SMALL BUSINESS CONCERN (Firm Name, Mail Address, City/State/Zip, Phone)
Busek Co. Inc.
11 Tech Circle
Natick, MA 01760 - 1023
(508) 655-5565

PRINCIPAL INVESTIGATOR/PROJECT MANAGER (Name, E-mail, Mail Address, City/State/Zip, Phone)
Lawrence Byrne
larry@busek.com
11 Tech Circle
Natick, MA 01760 - 1023
(508) 655-5565

Estimated Technology Readiness Level (TRL) at beginning and end of contract:
Begin: 3
End: 4

TECHNICAL ABSTRACT (Limit 2000 characters, approximately 200 words)
In response to Topic S3.04 "Propulsion Systems," Busek proposes to develop a high throughput Hall effect thruster with a nominal peak power of 1-kW and wide throttling range in terms of both power and Isp. In Phase I, we will design the thruster, focusing on achieving a magnetic field that shields the discharge channel from ion induced erosion. Our goal is to achieve a propellant throughput of at least 100 kg per kW of input power and a system specific mass of 6 kg per kW. Numerical modeling will play an important role in the thruster design to achieve these lifetime targets. Erosion predictions will be validated by comparing model results to measurements taken in a nominal 600 W thruster during an accelerated lifetime test scheduled take place in 2011 at NASA GRC under separate funding.

In Phase II, we build and test a laboratory model thruster capturing the essential magnetic field criteria. The performance, lifetime, and plume properties of the thruster will then be evaluated, and the design will be optimized. Our goal is to reach TRL 5 by the end of Phase II.

The complete flight system built in Phase III will include a high power thruster, a hollow cathode, and a propellant feed system. However, the focus of this program will be the thruster.

POTENTIAL NASA COMMERCIAL APPLICATIONS (Limit 1500 characters, approximately 150 words)
The proposed system has many applications both as a stand-alone system and as part of a much larger (higher power) cluster.

On its own, the thruster will be well suited for orbit raising and interplanetary transfers, supporting exploration and science missions. The demonstrated throttling ability is important for a singular thruster that might be called upon to propel a spacecraft from Earth to Mars or Venus. Mars orbits at 1.52 AU, which reduces the solar constant to 43% of the value at Earth. Venus orbits at 0.72 AU, which increases the solar constant to 190% of the value at Earth. As a result the output power of a nominal 600 W array varies between 260 W and 1.15 kW as a spacecraft travels between these planets. The ability to throttle efficiently is even more important for missions beyond Mars.

The thruster may also be used for orbit raising and circularization (including GTO to GEO transfers) and inclination changes. In GEO, the thruster may be used for station-keeping and repositioning.

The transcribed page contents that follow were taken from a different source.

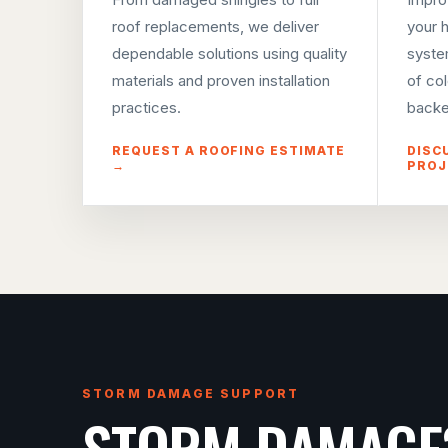
roof replacements, we deliver
your 
dependable solutions using quality
syste
materials and proven installation
of co
practices.
backe
REQUEST A ROOFING ESTIMATE
DISC
→
PROJ
STORM DAMAGE SUPPORT
STORM DAMAGE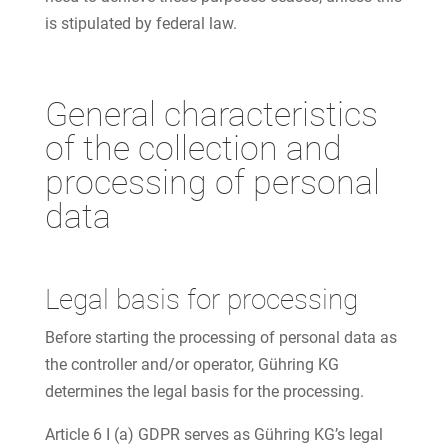
is stipulated by federal law.
General characteristics
of the collection and
processing of personal
data
Legal basis for processing
Before starting the processing of personal data as
the controller and/or operator, Gühring KG
determines the legal basis for the processing.
Article 6 I (a) GDPR serves as Gühring KG’s legal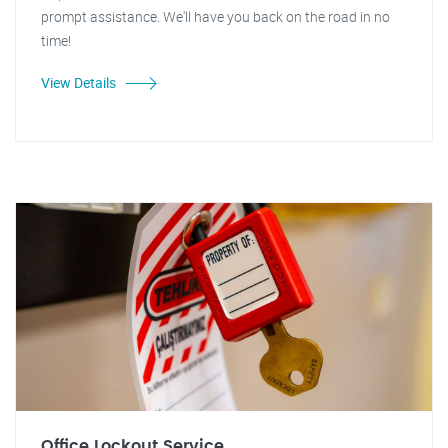
prompt assistance. We'll have you back on the road in no
time!
View Details
Office Lockout Service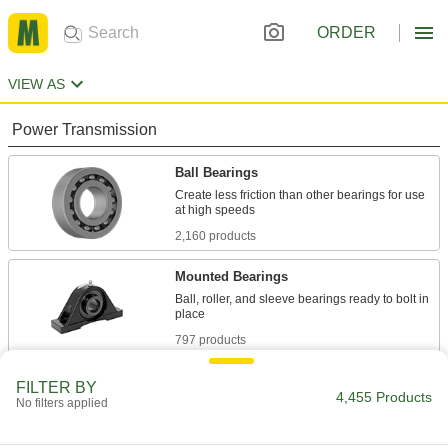
ORDER
VIEW AS
Power Transmission
Ball Bearings
Create less friction than other bearings for use
2,160 products
Mounted Bearings
Ball, roller, and sleeve bearings ready to bolt in
797 products
Thrust Bearings
FILTER BY
4,455 Products
No filters applied
Support loads parallel to the shaft with plain,
146 products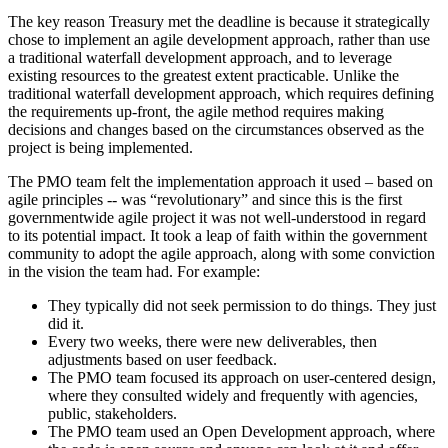
The key reason Treasury met the deadline is because it strategically
chose to implement an agile development approach, rather than use
a traditional waterfall development approach, and to leverage
existing resources to the greatest extent practicable. Unlike the
traditional waterfall development approach, which requires defining
the requirements up-front, the agile method requires making
decisions and changes based on the circumstances observed as the
project is being implemented.
The PMO team felt the implementation approach it used – based on
agile principles -- was “revolutionary” and since this is the first
governmentwide agile project it was not well-understood in regard
to its potential impact. It took a leap of faith within the government
community to adopt the agile approach, along with some conviction
in the vision the team had. For example:
They typically did not seek permission to do things. They just
did it.
Every two weeks, there were new deliverables, then
adjustments based on user feedback.
The PMO team focused its approach on user-centered design,
where they consulted widely and frequently with agencies,
public, stakeholders.
The PMO team used an Open Development approach, where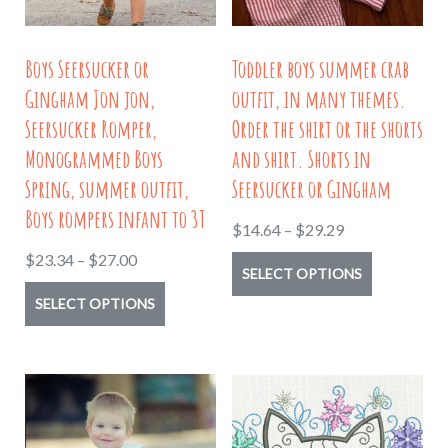
page
chosen
on
Boys Seersucker or
Toddler boys summer crab
the
Gingham Jon jon,
outfit, in many themes.
product
Seersucker Romper,
Order the shirt or the shorts
page
Monogrammed Boys
and shirt. Shorts in
Spring, summer outfit,
Seersucker or Gingham
Boys rompers infant to 3T
Price
$
14.64
–
$
29.29
range:
Price
$
23.34
–
$
27.00
This
SELECT OPTIONS
$14.64
range:
This
product
SELECT OPTIONS
through
$23.34
product
has
$29.29
through
has
multiple
$27.00
multiple
variants.
variants.
The
The
options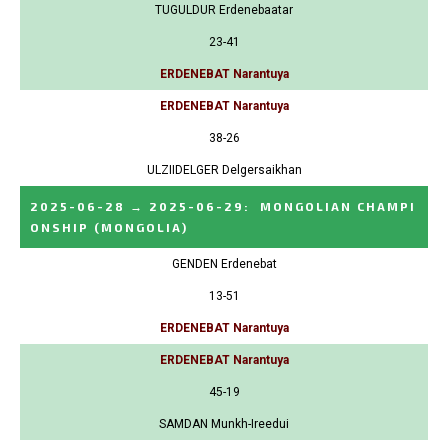
TUGULDUR Erdenebaatar
23-41
ERDENEBAT Narantuya
ERDENEBAT Narantuya
38-26
ULZIIDELGER Delgersaikhan
2025-06-28
→
2025-06-29
:
MONGOLIAN CHAMPI
ONSHIP
(MONGOLIA)
GENDEN Erdenebat
13-51
ERDENEBAT Narantuya
ERDENEBAT Narantuya
45-19
SAMDAN Munkh-Ireedui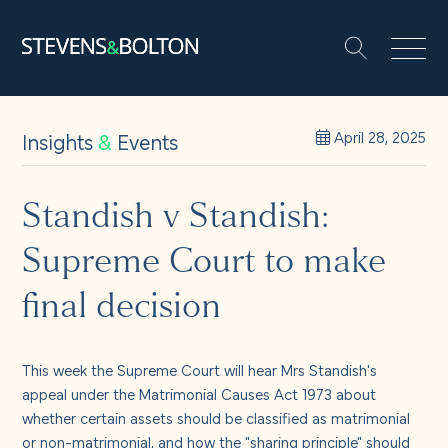
Search
Search our site:
People
Insights
&
Events
April 28, 2025
Services
Standish v Standish:
Supreme Court to make
Let’s make it happen
Search
final decision
Solutions
This week the Supreme Court will hear Mrs Standish's
Insights and events
appeal under the Matrimonial Causes Act 1973 about
whether certain assets should be classified as matrimonial
or non-matrimonial, and how the "sharing principle" should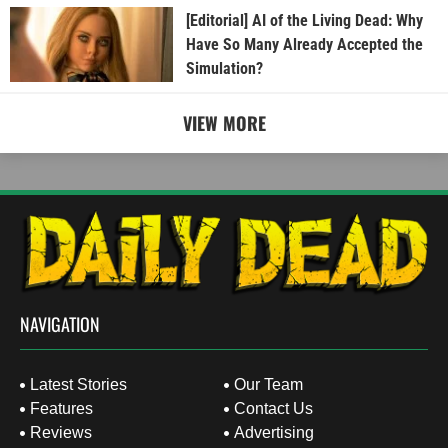
[Editorial] AI of the Living Dead: Why
Have So Many Already Accepted the
Simulation?
VIEW MORE
NAVIGATION
Latest Stories
Our Team
Features
Contact Us
Reviews
Advertising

On its own, the thruster is well sized for primary propulsion on ESPA-sized spacecraft (~180 kg). Clustered, the thruster will support larger, higher power spacecraft and systems, such as a small electric upper stage.

POTENTIAL NON-NASA COMMERCIAL APPLICATIONS (Limit 1500 characters, approximately 150 words)
Commercial applications for the proposed system include orbit raising, circularization, inclination changes, repositioning, and station-keeping. For higher power missions, the system would be clustered. Commercial applications for a clustered system include a small electric upper-stage. Other applications include a system for de-orbiting spacecraft that have reached their end of life.

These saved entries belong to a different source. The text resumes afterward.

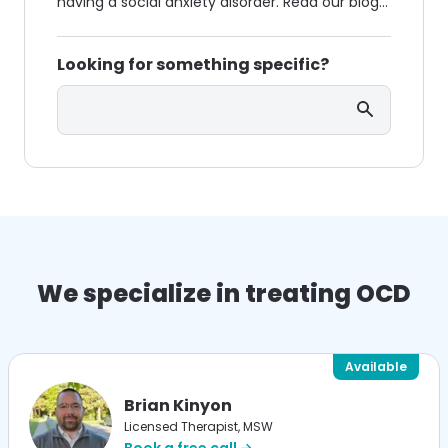
having a social anxiety disorder. Read our blog
to know the symptoms of OCD & social anxiety
and how to deal with it.
Looking for something specific?
Search
We specialize in treating OCD
Available
Brian Kinyon
Licensed Therapist, MSW
Book a free call →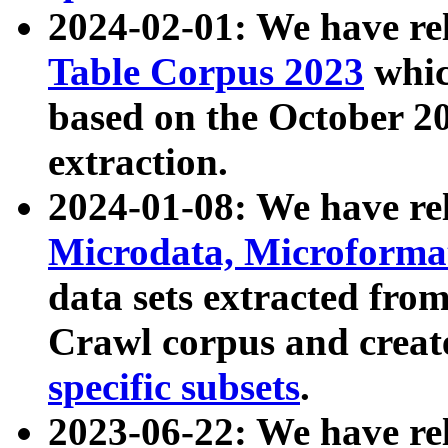
2024-02-01: We have r
Table Corpus 2023
whic
based on the October 
extraction.
2024-01-08: We have r
Microdata, Microform
data sets extracted fr
Crawl corpus and creat
specific subsets
.
2023-06-22: We have re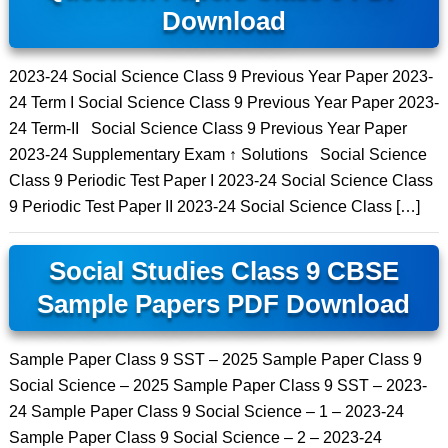
Download
2023-24 Social Science Class 9 Previous Year Paper 2023-
24 Term I Social Science Class 9 Previous Year Paper 2023-
24 Term-II Social Science Class 9 Previous Year Paper
2023-24 Supplementary Exam ↑ Solutions Social Science
Class 9 Periodic Test Paper I 2023-24 Social Science Class
9 Periodic Test Paper II 2023-24 Social Science Class […]
Social Studies Class 9 CBSE
Sample Papers PDF Download
Sample Paper Class 9 SST – 2025 Sample Paper Class 9
Social Science – 2025 Sample Paper Class 9 SST – 2023-
24 Sample Paper Class 9 Social Science – 1 – 2023-24
Sample Paper Class 9 Social Science – 2 – 2023-24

TECHNOLOGY TAXONOMY MAPPING (NASA's technology taxonomy has been developed by the SBIR-STTR program to disseminate awareness of proposed and awarded R/R&D in the agency. It is a listing of over 100 technologies, sorted into broad categories, of interest to NASA.)

Lifetime Testing Maneuvering/Stationkeeping/Attitude Control Devices Models & Simulations (see also Testing & Evaluation) Prototyping Relative Navigation (Interception, Docking, Formation Flying; see also Control & Monitoring; Planetary Navigation, Tracking, & Telemetry) Simulation & Modeling Spacecraft Design, Construction, Testing, & Performance (see also Engineering; Testing & Evaluation)